Collected data entries:
== == ==
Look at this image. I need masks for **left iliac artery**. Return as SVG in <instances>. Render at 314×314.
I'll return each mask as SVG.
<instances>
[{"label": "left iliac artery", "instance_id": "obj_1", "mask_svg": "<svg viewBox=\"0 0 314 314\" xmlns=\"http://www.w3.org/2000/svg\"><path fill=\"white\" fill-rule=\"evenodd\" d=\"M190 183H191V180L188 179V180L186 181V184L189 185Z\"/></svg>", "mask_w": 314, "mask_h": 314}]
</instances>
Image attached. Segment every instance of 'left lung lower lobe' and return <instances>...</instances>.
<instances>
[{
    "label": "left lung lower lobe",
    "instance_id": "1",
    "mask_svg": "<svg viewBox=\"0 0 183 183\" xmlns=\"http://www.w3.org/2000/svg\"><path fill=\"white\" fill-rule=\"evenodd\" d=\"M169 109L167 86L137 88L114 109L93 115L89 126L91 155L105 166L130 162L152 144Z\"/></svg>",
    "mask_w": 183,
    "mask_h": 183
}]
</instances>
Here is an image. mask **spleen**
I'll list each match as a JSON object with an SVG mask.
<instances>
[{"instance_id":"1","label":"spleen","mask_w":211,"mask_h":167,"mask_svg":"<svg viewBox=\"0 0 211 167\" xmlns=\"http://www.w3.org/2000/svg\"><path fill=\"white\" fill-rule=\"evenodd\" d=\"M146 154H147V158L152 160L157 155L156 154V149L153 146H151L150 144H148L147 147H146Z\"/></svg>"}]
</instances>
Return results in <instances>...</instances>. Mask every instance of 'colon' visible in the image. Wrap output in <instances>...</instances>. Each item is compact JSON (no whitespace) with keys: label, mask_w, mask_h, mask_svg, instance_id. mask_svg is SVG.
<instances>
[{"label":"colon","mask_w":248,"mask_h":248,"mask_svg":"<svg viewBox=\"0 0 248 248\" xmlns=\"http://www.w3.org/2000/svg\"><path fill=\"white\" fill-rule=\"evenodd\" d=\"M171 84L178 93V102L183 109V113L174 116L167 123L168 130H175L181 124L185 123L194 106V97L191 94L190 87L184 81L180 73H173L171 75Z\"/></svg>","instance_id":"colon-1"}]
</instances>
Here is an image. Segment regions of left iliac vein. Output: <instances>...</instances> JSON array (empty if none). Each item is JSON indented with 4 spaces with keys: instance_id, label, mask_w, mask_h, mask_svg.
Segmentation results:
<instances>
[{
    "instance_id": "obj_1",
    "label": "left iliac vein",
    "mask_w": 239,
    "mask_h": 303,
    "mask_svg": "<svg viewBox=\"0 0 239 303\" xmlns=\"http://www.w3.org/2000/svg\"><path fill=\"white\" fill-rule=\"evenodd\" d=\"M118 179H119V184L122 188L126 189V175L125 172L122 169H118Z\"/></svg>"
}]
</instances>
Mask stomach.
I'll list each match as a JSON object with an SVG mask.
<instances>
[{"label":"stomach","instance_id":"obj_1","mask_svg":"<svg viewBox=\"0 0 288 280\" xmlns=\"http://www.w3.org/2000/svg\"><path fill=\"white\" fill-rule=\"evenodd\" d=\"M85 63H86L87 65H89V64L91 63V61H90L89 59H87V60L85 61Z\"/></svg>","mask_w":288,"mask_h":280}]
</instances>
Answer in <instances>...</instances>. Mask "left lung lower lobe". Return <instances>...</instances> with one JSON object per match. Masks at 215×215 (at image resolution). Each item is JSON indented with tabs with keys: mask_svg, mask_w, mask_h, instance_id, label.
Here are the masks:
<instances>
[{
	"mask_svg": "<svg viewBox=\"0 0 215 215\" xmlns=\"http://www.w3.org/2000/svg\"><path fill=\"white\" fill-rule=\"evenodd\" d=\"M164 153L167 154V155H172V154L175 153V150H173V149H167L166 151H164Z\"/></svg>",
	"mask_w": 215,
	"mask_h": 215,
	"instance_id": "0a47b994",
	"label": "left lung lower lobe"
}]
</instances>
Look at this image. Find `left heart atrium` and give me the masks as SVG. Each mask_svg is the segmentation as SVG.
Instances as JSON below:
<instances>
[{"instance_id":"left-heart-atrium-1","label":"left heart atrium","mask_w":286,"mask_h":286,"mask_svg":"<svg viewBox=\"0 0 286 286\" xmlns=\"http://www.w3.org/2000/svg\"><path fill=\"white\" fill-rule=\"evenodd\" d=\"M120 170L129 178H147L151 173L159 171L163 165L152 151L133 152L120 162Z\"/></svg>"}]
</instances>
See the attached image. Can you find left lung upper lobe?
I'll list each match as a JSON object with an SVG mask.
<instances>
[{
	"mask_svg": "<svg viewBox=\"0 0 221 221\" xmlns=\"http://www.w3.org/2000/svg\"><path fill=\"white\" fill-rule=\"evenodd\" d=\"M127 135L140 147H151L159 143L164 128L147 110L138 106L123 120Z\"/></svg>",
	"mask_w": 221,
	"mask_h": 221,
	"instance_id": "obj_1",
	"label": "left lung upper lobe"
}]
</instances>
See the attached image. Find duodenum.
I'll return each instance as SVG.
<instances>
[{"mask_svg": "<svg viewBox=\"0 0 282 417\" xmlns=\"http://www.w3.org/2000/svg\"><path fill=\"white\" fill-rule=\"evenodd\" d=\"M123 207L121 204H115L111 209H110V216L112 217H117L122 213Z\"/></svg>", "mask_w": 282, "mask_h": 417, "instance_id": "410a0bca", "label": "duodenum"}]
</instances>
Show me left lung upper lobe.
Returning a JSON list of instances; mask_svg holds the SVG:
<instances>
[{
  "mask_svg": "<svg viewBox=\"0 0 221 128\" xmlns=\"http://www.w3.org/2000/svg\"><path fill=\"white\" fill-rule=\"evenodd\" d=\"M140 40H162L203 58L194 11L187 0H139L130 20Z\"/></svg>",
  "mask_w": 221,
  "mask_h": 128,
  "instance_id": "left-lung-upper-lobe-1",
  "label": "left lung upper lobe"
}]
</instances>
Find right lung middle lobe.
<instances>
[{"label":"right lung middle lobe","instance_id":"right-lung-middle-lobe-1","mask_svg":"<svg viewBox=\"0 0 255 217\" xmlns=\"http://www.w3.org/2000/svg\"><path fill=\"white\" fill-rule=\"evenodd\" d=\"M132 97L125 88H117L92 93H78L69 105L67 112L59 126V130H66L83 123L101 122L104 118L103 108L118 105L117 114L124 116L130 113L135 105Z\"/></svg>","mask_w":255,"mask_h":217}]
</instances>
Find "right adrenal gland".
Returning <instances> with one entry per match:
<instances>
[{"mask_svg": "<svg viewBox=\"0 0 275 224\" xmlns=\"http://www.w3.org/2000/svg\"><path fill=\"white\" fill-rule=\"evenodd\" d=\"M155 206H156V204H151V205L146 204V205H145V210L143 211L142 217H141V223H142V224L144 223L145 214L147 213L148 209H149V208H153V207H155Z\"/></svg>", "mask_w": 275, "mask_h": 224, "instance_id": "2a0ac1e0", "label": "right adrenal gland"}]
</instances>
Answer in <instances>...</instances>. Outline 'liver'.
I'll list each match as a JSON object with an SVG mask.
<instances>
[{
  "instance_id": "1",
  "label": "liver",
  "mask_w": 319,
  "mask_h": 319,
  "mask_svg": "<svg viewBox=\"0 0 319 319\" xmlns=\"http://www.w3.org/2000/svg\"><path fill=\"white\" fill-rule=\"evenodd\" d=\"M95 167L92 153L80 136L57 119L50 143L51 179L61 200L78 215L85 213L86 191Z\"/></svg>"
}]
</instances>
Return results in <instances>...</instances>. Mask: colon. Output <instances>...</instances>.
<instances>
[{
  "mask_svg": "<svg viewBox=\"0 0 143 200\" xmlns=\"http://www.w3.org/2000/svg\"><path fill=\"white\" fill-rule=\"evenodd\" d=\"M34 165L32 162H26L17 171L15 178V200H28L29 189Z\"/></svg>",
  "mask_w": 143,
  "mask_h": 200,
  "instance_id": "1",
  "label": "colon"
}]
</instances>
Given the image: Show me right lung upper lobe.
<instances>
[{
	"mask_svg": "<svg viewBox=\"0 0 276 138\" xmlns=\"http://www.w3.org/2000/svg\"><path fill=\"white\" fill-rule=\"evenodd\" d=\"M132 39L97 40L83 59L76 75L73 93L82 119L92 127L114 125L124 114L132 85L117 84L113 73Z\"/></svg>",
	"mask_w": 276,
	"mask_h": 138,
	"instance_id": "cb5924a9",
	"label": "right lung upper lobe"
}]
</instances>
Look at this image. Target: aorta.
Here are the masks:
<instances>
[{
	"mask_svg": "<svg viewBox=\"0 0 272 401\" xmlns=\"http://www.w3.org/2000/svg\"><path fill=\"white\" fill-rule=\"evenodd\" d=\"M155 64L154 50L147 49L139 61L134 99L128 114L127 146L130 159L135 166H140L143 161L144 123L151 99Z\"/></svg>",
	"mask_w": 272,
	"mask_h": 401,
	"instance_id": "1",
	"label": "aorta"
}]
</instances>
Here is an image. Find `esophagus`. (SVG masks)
== == ==
The problem: Write out the line containing "Return results in <instances>...</instances>. Mask: colon." and every line after it through the end of the entries. Keep each one exactly as it is, and add nothing.

Solution to this problem:
Return results in <instances>...</instances>. Mask: colon. Output <instances>...</instances>.
<instances>
[{
  "mask_svg": "<svg viewBox=\"0 0 143 200\" xmlns=\"http://www.w3.org/2000/svg\"><path fill=\"white\" fill-rule=\"evenodd\" d=\"M34 165L32 162H26L17 171L15 178V200H28L29 189Z\"/></svg>",
  "mask_w": 143,
  "mask_h": 200,
  "instance_id": "1",
  "label": "colon"
}]
</instances>
Given the image: Show me right lung upper lobe.
<instances>
[{
	"mask_svg": "<svg viewBox=\"0 0 276 138\" xmlns=\"http://www.w3.org/2000/svg\"><path fill=\"white\" fill-rule=\"evenodd\" d=\"M132 39L97 40L83 59L76 75L73 93L82 119L92 127L114 125L124 114L132 85L117 84L113 73Z\"/></svg>",
	"mask_w": 276,
	"mask_h": 138,
	"instance_id": "cb5924a9",
	"label": "right lung upper lobe"
}]
</instances>
Look at this image. Target: aorta.
Here are the masks:
<instances>
[{
	"mask_svg": "<svg viewBox=\"0 0 272 401\" xmlns=\"http://www.w3.org/2000/svg\"><path fill=\"white\" fill-rule=\"evenodd\" d=\"M155 64L154 50L147 49L139 61L134 99L128 114L127 146L130 159L135 166H140L143 161L144 123L151 99Z\"/></svg>",
	"mask_w": 272,
	"mask_h": 401,
	"instance_id": "1",
	"label": "aorta"
}]
</instances>
Here is an image. Find `esophagus`. (SVG masks)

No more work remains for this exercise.